While net profit growth of just 4 per cent appears pedestrian on the surface, this is largely due to a one off tax benefit that boosted the prior year figure, the impact of the rising Australian dollar as well as some one-time costs from the acquisition of Hot Courses at the end of January. When we dig below the surface, the results show continued strong momentum in the core English Testing and Student Placements businesses.
In the English Language Testing Business, volumes increased 9 per cent in the six months to June relative to the same period last year. This is despite the disruption from the demonetisation in India reducing test volumes by another 15,000 in the March quarter. Adding these test volumes back implies sustainable growth of 12.5 per cent as IDP’s share in Australia stabilised and organic growth in other markets was boosted by the entry into markets like Nepal and Japan. Importantly, volume growth in India returned to ‘pre-demonetisation’ levels in the June quarter. This points to another year of very strong test volume growth in FY18 as the business cycles the impact from FY17.
In the Student Placements business, volume placed into Australian institutions grew 4.2 per cent in the six months to June while placements into international institutions grew 20 per cent. The benefit of increased diversity in the student destination offering was evident with changes to visa regulations and political concerns in the UK and US being offset by strong volume growth into Canada and New Zealand.
The results showed continued momentum on domestic commission rates with average revenue per placement increasing 10.4 per cent in the six month period relative to the prior year, as IDP renegotiates its commission rates to bring them into line with competitors. The company renegotiated contracts with 15 universities during the year, and has around half as many yet to finalise. This should see good yield growth continue into FY18.
The other comments of note relate the performance of Hot Courses business, which was acquired at the end of January.
Hot Courses runs tertiary institution and course information websites such as hotcourses.com, hotcourseabroad.com and thecompleteuniversityguide.co.uk, with around 70 million visitors each year. It primarily generates revenue from the sale of advertising space on its websites. However, it also sells subscriptions to universities in which data on visitor traffic to the pages relating to that university’s courses is provided for lead generation.

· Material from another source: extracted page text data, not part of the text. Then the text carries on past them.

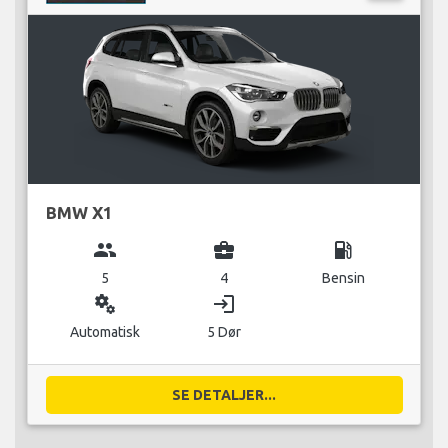
BMW X1
group
business_center
local_gas_station
5
4
Bensin
miscellaneous_services
login
Automatisk
5 Dør
SE DETALJER...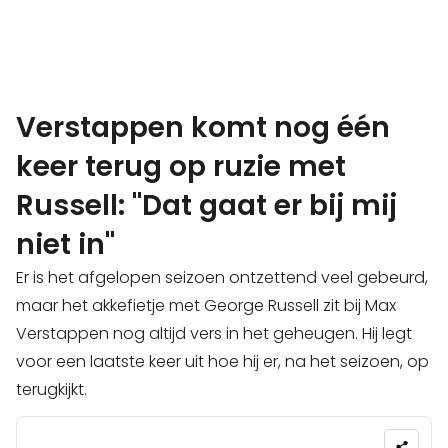
Verstappen komt nog één
keer terug op ruzie met
Russell: "Dat gaat er bij mij
niet in"
Er is het afgelopen seizoen ontzettend veel gebeurd,
maar het akkefietje met George Russell zit bij Max
Verstappen nog altijd vers in het geheugen. Hij legt
voor een laatste keer uit hoe hij er, na het seizoen, op
terugkijkt.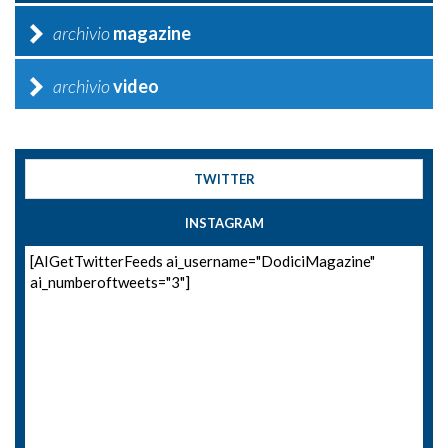
archivio
magazine
archivio
video
TWITTER
INSTAGRAM
[AIGetTwitterFeeds ai_username="DodiciMagazine"
ai_numberoftweets="3"]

While only a small part of the revenue base for Hot Courses, this data presents IDP’s Placements business with an enormous and potentially powerful source of student leads. The main constraint on growth in the Placements business is leads rather than agent capacity. By passing this data to IDP’s agent network, it could step change the volumes in the business.

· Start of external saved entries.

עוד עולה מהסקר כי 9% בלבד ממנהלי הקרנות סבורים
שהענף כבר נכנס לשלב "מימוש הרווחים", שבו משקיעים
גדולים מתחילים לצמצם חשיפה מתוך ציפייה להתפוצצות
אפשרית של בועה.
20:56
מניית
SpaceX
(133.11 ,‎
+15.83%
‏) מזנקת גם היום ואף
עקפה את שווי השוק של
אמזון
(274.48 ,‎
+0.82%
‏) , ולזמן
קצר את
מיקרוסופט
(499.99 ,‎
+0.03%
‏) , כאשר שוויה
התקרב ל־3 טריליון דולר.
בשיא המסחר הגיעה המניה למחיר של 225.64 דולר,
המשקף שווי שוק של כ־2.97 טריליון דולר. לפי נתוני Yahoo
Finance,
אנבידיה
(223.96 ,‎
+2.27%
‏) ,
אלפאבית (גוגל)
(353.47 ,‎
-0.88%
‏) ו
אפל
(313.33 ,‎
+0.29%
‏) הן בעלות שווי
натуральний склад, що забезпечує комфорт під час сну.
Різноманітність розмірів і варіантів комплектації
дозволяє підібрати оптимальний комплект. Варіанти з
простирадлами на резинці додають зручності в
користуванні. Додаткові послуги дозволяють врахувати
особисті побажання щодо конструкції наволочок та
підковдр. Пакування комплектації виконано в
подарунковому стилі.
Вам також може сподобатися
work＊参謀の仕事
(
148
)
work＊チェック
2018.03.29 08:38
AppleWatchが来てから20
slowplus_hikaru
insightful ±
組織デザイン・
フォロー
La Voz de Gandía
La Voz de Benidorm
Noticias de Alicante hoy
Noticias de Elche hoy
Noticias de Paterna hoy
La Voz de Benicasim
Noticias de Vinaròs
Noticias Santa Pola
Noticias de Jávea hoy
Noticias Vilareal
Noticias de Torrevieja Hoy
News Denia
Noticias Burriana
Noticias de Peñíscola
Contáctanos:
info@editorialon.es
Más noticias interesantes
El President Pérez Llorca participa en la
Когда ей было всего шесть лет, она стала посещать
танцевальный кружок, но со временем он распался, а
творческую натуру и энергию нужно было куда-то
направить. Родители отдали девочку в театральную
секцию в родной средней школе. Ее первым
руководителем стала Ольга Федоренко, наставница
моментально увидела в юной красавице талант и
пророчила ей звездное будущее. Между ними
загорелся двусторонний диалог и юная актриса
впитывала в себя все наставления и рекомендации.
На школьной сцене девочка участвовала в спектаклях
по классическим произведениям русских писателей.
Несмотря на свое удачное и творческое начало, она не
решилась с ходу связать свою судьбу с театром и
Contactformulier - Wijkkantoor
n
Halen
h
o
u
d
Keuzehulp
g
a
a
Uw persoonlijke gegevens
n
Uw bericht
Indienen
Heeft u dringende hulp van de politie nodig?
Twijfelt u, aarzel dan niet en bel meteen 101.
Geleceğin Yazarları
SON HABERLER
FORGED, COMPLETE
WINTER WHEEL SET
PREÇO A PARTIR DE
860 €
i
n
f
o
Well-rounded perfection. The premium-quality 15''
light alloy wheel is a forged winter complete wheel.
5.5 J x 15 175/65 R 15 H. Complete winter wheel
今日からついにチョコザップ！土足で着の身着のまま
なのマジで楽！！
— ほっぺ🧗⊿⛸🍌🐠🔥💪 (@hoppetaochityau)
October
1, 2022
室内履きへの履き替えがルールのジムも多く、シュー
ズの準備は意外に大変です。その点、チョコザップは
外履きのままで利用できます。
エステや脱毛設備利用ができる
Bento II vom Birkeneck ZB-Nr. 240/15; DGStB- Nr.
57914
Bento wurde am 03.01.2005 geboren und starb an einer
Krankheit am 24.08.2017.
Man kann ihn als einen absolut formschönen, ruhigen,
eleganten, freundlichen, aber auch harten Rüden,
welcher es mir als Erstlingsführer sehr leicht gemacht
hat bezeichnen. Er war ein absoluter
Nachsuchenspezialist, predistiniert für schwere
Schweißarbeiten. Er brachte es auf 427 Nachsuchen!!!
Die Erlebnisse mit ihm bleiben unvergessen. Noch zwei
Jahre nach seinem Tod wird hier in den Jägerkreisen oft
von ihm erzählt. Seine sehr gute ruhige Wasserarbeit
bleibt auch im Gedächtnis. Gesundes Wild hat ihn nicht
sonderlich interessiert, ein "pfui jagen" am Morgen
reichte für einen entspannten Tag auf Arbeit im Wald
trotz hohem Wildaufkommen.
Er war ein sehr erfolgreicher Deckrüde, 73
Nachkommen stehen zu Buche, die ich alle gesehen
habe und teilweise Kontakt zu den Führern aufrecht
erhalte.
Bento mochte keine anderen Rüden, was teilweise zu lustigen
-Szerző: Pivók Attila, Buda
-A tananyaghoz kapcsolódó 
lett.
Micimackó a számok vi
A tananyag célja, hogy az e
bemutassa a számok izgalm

From early June, IDP undertook a trial using the data that was not purchased by one of its university customers. This data yielded 5,000 leads over a 10 week period. The interesting part is that 59 per cent of these leads were converted into hot or warm leads. This conversion ratio compares to an 18 per cent conversion ratio of leads from IDP’s current website. While very early days, this highlights that Hot Courses could be a very powerful source of high quality leads for IDP’s Placements business.

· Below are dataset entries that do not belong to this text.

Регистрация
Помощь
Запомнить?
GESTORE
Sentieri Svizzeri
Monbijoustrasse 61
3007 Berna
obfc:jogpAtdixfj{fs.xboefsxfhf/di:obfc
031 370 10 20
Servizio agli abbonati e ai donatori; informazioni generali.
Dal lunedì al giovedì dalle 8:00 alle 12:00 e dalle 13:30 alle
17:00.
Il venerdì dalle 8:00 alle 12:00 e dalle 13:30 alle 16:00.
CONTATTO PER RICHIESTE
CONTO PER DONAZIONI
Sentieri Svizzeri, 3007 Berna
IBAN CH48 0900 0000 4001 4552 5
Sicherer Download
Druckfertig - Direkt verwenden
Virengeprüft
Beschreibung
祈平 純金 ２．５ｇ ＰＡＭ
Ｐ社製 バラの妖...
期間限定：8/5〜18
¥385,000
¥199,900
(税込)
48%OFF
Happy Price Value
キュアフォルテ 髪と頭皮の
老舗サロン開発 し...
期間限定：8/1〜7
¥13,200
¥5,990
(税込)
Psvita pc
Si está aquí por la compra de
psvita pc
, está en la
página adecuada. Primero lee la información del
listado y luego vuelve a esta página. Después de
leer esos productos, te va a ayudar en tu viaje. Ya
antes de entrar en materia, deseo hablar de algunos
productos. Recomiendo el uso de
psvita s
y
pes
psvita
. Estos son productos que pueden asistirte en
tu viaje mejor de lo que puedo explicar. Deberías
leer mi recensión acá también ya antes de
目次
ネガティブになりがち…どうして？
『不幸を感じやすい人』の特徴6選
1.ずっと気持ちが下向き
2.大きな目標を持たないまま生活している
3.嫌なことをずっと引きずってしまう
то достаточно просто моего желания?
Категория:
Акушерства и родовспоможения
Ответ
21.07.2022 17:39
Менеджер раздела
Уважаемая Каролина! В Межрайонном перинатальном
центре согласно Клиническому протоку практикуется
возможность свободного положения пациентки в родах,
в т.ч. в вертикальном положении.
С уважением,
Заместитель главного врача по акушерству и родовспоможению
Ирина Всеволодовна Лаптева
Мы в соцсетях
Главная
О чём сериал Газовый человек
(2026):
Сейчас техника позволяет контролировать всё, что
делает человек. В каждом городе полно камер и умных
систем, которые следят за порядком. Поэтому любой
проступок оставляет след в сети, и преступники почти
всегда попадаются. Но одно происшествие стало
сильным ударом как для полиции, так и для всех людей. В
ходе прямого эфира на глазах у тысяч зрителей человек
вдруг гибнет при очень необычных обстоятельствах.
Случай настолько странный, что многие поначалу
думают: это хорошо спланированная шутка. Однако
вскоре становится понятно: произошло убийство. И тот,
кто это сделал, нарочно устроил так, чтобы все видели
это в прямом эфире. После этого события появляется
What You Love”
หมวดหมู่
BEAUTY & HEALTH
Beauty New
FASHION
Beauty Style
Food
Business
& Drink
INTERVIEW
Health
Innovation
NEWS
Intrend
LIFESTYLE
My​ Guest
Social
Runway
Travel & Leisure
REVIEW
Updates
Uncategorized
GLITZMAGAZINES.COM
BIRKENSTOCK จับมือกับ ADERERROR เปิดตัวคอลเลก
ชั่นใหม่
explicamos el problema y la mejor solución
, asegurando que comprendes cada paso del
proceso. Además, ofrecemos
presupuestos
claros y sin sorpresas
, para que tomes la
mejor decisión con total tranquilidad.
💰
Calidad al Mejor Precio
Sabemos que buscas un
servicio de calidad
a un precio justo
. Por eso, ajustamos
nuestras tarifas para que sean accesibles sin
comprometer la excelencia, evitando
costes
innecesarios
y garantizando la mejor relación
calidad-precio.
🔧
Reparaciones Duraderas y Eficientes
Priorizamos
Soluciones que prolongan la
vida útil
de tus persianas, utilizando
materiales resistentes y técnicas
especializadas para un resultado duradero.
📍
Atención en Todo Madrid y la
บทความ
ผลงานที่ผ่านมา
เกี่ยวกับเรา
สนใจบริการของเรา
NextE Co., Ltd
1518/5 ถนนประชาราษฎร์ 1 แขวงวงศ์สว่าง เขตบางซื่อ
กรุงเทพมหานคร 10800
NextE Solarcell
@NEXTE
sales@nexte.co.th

As we look to FY18, the outlook for testing and placement volume remains strong. While the continued appreciation of the Australian dollar will dampen revenue growth to some extent, it will also reduce foreign currency denominated costs. The lower realised rate on the British Pound due to high hedge rates will result in lower English language test fees paid to Cambridge Assessment, boosting Testing gross margins.
IDP will begin to roll out its new computerised testing product later this year, starting with Australia. This has the potential to cause some near term disruption, but it is an important milestone in ensuring the competitiveness of the IELTS product and its ability to meet the needs of a range of consumer preferences.
The company will also continue to take costs out of the testing business and reduce the time taken to post results by expanding the number of countries utilising computerised marking to 38 from 29 at the end of FY17.
FY18 will see Hot Courses contribute on a full year basis. The business has been integrated and progress in delivering the strategic benefits of the acquisition will be an important factor to track through the year.
While there will inevitably be other factors presenting headwinds to the outlook that come up during the year, FY18 looks like another year of good progress for the company.
The Montgomery Fund and the Montgomery Private Fund own shares in IEL.